Every entry is to be restated exactly; pictures are not part of the copy.

Supplied entries: Begin

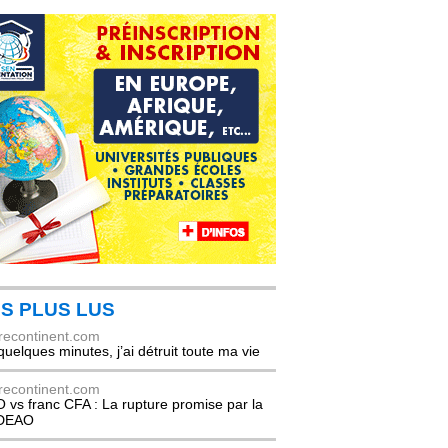
S PLUS LUS
recontinent.com
quelques minutes, j’ai détruit toute ma vie
recontinent.com
 vs franc CFA : La rupture promise par la
DEAO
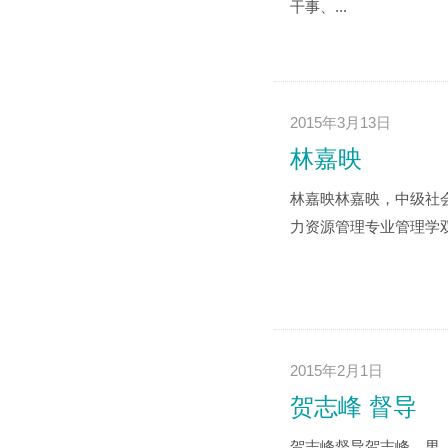
干事、...
2015年3月13日
林嘉映
林嘉映林嘉映，中级社
力资源管理专业管理学双
2015年2月1日
贺志峰 督导
贺志峰督导贺志峰，男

Supplied entries: End

### [Output for this task]
S PLUS LUS
recontinent.com
quelques minutes, j’ai détruit toute ma vie
recontinent.com
 vs franc CFA : La rupture promise par la
DEAO
干事、...
2015年3月13日
林嘉映
林嘉映林嘉映，中级社
力资源管理专业管理学双
2015年2月1日
贺志峰 督导
贺志峰督导贺志峰，男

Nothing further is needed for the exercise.